→ **Task inputs**
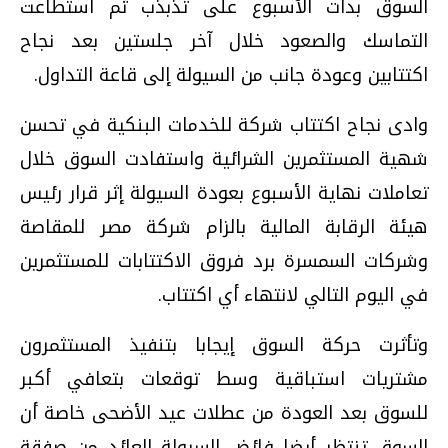
السوق بدأت الأسبوع على تذبذب ثم استطاعت
التماسك والصعود خلال آخر جلستين بعد نجاح
اكتتابين وعودة جانب من السيولة إلى قاعة التداول.
وادى نجاح اكتتاب شركة للخدمات البنكية في تحسن
شهية المستثمرين الشرائية واستفادت السوق خلال
تعاملات نهاية الأسبوع بعودة السيولة إثر قرار رئيس
هيئة الرقابة المالية بالزام شركة مصر للمقاصة
وشركات السمسرة برد فروق الاكتتابات للمستثمرين
في اليوم التالي لانتهاء أي اكتتاب.
وتأثرت حركة السوق إيجابا بتنفيذ المستثمرون
مشتريات استباقية وسط توقعات بتعافي أكبر
للسوق بعد العودة من عطلات عيد الأضحى خاصة أن
السوق تنتظر أيضا فائض السيولة العائد من صفقة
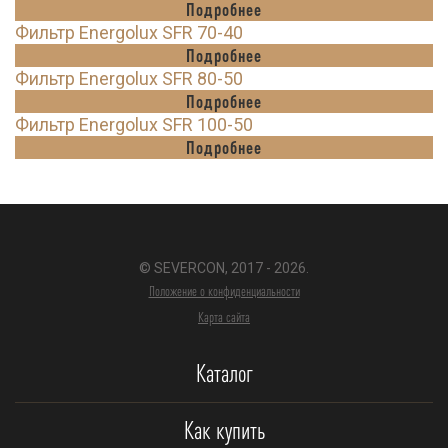
Подробнее
Фильтр Energolux SFR 70-40
Подробнее
Фильтр Energolux SFR 80-50
Подробнее
Фильтр Energolux SFR 100-50
Подробнее
© SEVERCON, 2017 - 2026.
Положение о конфиденциальности
Карта сайта
Каталог
Как купить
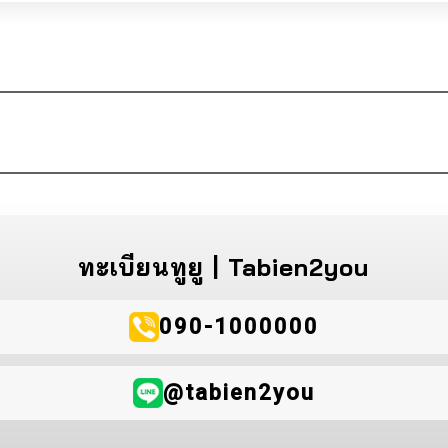
ทะเบียนทูยู | Tabien2you
090-1000000
@tabien2you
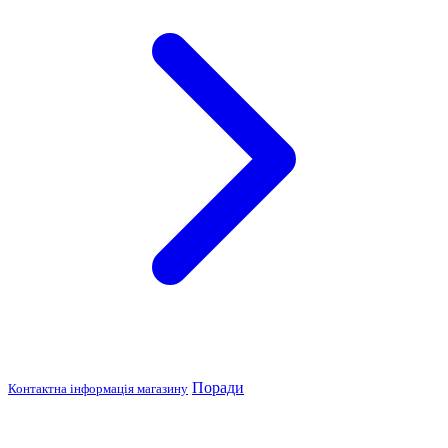
Поради
Контактна інформація магазину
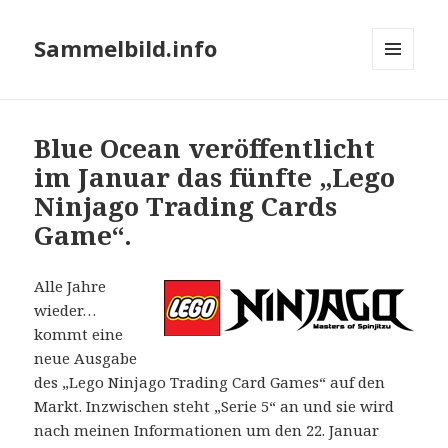
Sammelbild.info
MENÜ
UND
WIDGETS
Blue Ocean veröffentlicht
im Januar das fünfte „Lego
Ninjago Trading Cards
Game“.
Alle Jahre
wieder…
kommt eine
neue Ausgabe
des „Lego Ninjago Trading Card Games“ auf den
Markt. Inzwischen steht „Serie 5“ an und sie wird
nach meinen Informationen um den 22. Januar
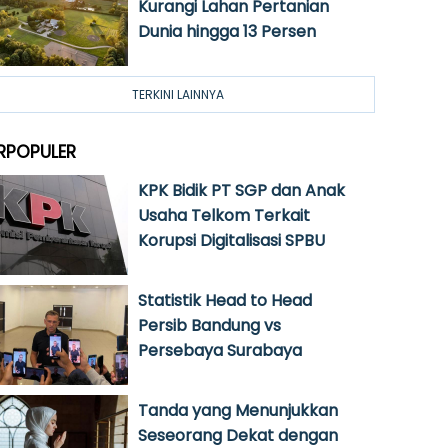
Kurangi Lahan Pertanian
Dunia hingga 13 Persen
TERKINI LAINNYA
RPOPULER
KPK Bidik PT SGP dan Anak
Usaha Telkom Terkait
Korupsi Digitalisasi SPBU
Statistik Head to Head
Persib Bandung vs
Persebaya Surabaya
Tanda yang Menunjukkan
Seseorang Dekat dengan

→ **How to complete this task**
Retype the listing above exactly. Pictures are not part of the copy.

→ **Response**
السوق بدأت الأسبوع على تذبذب ثم استطاعت
التماسك والصعود خلال آخر جلستين بعد نجاح
اكتتابين وعودة جانب من السيولة إلى قاعة التداول.
وادى نجاح اكتتاب شركة للخدمات البنكية في تحسن
شهية المستثمرين الشرائية واستفادت السوق خلال
تعاملات نهاية الأسبوع بعودة السيولة إثر قرار رئيس
هيئة الرقابة المالية بالزام شركة مصر للمقاصة
وشركات السمسرة برد فروق الاكتتابات للمستثمرين
في اليوم التالي لانتهاء أي اكتتاب.
وتأثرت حركة السوق إيجابا بتنفيذ المستثمرون
مشتريات استباقية وسط توقعات بتعافي أكبر
للسوق بعد العودة من عطلات عيد الأضحى خاصة أن
السوق تنتظر أيضا فائض السيولة العائد من صفقة
Подробнее
Фильтр Energolux SFR 70-40
Подробнее
Фильтр Energolux SFR 80-50
Подробнее
Фильтр Energolux SFR 100-50
Подробнее
© SEVERCON, 2017 - 2026.
Положение о конфиденциальности
Карта сайта
Каталог
Как купить
ทะเบียนทูยู | Tabien2you
090-1000000
@tabien2you
Поради
Контактна інформація магазину
Sammelbild.info
MENÜ
UND
WIDGETS
Blue Ocean veröffentlicht
im Januar das fünfte „Lego
Ninjago Trading Cards
Game“.
Alle Jahre
wieder…
kommt eine
neue Ausgabe
des „Lego Ninjago Trading Card Games“ auf den
Markt. Inzwischen steht „Serie 5“ an und sie wird
nach meinen Informationen um den 22. Januar
Kurangi Lahan Pertanian
Dunia hingga 13 Persen
TERKINI LAINNYA
RPOPULER
KPK Bidik PT SGP dan Anak
Usaha Telkom Terkait
Korupsi Digitalisasi SPBU
Statistik Head to Head
Persib Bandung vs
Persebaya Surabaya
Tanda yang Menunjukkan
Seseorang Dekat dengan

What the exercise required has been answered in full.